In Romania, the Romanian New Wave directors Cristian Mungiu (Graduation, 2016), Cristi Puiu (Sieranevada, 2016) and Radu Jude (I Do Not Care If We Go Down in History as Barbarians, 2018) carried on with their work. In Greece, a stream of internationally acclaimed films emerged in parallel with the country’s economic crisis; they were absurd and bizarre satirical depictions of a warped human society and earned the moniker "Weird Greek Wave". This wave was started with Attenberg by Athina Rachel Tsangari (2010) and Dogtooth by Yorgos Lanthimos (2009), who would become the most sought-after Greek director with his subsequent films Alps (2011), The Lobster (2015), and The Killing of a Sacred Deer (2017). Filipino director Lav Diaz became famous for his extremely long and slow films From What Is Before (2014) and The Woman Who Left (2016), and Turkish director Nuri Bilge Ceylan gained renown for his dramas Once Upon a Time in Anatolia (2011), Winter Sleep (2014) and The Wild Pear Tree (2018). Among Chinese dramas, it's worth highlighting the heady and dreamy Long Day's Journey Into Dark (2018), which featured an hour-long 3D scene shot in a single take, and the socially serious family saga So Long, My Son (2019), which highlighted the downsides of China's Cultural Revolution and one-child policy. In Japanese drama, the films of director Hirokazu Kore-eda, who portrayed the stories of different families in Like Father, Like Son (2013), Our Little Sister (2015), After the Storm (2016), and Shoplifters (2018), received the most prestige.
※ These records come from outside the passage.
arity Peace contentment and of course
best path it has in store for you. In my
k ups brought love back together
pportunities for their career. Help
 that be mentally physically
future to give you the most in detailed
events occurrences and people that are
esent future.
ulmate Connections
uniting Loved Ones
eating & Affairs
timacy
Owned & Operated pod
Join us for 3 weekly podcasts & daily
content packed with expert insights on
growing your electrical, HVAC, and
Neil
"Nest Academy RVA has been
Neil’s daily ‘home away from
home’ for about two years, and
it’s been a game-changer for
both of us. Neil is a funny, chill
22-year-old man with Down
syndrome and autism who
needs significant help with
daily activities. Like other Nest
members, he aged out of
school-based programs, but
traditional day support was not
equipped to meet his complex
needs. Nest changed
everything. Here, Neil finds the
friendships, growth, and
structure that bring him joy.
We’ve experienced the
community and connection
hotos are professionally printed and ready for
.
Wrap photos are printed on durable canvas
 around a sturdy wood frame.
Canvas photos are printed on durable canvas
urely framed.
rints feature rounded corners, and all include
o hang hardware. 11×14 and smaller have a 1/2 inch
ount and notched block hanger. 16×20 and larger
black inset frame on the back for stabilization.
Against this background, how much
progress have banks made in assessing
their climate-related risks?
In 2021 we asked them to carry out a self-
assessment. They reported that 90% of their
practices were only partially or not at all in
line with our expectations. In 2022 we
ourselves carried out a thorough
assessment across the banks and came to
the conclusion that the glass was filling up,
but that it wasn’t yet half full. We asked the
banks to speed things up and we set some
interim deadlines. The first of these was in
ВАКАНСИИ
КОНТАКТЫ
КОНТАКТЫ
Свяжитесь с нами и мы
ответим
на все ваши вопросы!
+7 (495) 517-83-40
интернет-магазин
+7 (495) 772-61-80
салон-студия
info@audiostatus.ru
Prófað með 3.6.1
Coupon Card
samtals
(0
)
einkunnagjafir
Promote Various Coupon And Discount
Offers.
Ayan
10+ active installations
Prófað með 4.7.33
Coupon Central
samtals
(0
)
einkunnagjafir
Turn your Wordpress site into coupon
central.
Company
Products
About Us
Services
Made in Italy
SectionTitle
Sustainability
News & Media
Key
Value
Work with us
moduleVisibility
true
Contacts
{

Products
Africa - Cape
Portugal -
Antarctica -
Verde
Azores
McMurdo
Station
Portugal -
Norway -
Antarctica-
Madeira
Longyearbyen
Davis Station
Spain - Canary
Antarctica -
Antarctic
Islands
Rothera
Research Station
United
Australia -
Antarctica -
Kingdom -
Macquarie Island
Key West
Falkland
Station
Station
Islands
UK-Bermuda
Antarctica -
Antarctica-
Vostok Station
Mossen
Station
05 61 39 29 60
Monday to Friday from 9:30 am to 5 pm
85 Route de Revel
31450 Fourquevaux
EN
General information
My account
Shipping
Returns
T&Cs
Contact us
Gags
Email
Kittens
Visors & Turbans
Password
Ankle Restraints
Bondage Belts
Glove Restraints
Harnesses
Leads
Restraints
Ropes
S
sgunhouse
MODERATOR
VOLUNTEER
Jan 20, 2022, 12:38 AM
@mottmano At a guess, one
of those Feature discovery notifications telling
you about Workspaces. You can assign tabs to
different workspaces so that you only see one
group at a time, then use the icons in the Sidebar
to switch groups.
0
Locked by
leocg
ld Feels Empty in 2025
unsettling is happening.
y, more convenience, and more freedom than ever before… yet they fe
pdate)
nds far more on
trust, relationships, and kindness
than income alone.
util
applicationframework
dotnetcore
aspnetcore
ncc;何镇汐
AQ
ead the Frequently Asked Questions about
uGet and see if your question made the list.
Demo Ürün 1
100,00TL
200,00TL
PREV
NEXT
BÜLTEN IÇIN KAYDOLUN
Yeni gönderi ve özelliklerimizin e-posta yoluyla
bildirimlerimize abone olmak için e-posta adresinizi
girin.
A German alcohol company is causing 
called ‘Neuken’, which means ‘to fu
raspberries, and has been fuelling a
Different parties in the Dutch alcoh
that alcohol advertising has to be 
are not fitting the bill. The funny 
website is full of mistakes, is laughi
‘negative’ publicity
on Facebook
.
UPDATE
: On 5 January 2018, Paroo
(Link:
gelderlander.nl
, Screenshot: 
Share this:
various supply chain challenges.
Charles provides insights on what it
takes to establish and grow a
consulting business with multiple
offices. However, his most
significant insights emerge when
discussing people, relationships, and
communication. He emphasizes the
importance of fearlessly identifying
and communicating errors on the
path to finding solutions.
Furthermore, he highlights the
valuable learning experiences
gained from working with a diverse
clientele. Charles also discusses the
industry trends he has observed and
The most successful Polish films were the Oscar-winning Ida (2013) and Cold War (2018), by Paweł Pawlikowski, and the drama Corpus Christi (2019), by Jan Komasa. In Italy, two diametrically opposed filmmakers met with the greatest acclaim: Paolo Sorrentino, whose Oscar-winning The Great Beauty (2013) and Youth (2015) dealt with the lives of the elite, and Alice Rohrwacher, whose social dramas The Wonders (2014) and Happy as Lazzaro (2018) focused on people from the lower social class. Sweden discovered Ruben Östlund and his award-winning films Play (2011), Turist (2014), and The Square (2017), while in France, Canadian Xavier Dolan and his dramas Love, Imagined (2010), Laurence Anyways (2012), Mommy (2014), It's Only the End of the World (2016), and Matthias & Maxime (2019) were a revelation. In addition, the French films Blue Is the Warmest Colour (2013), 120 BPM (Beats Per Minute) (2017), and Portrait of a Lady on Fire (2019) also made a significant impact.

In Iran, Asghar Farhadi (2011's A Separation and 2016's The Salesman, both Oscar winners) and Jafar Panahi (2015's Taxi Tehran, 2018's 3 Faces) became the country’s top filmmakers. Among Mexican filmmakers, the most successful were Alfonso Cuarón (2018 Oscar-winning Roma) and Carlos Reygadas (2012's Post Tenebras Lux and 2018's Our Time). Among German films, the comedy drama Toni Erdmann (2016) and the films Stations of the Cross (2014), Never Look Away (2018) and System Crasher (2019) are particularly noteworthy, while the Hungarian films include the Oscar-winning Holocaust drama Son of Saul (2015) and the romantic drama On Body and Soul (2017). Other films that should not be forgotten include the Georgian Corn Island (2014), the Bulgarian Glory (2016), the Norwegian Thelma (2017), the South Korean Burning (2018), the Chilean Oscar-winning A Fantastic Woman (2017), the Canadian Genesis (2018), the Icelandic A White, White Day (2019), the Czech The Painted Bird (2019), the Danish-Swedish Queen of Hearts (2019) and the Norwegian-Swedish Hope (2019).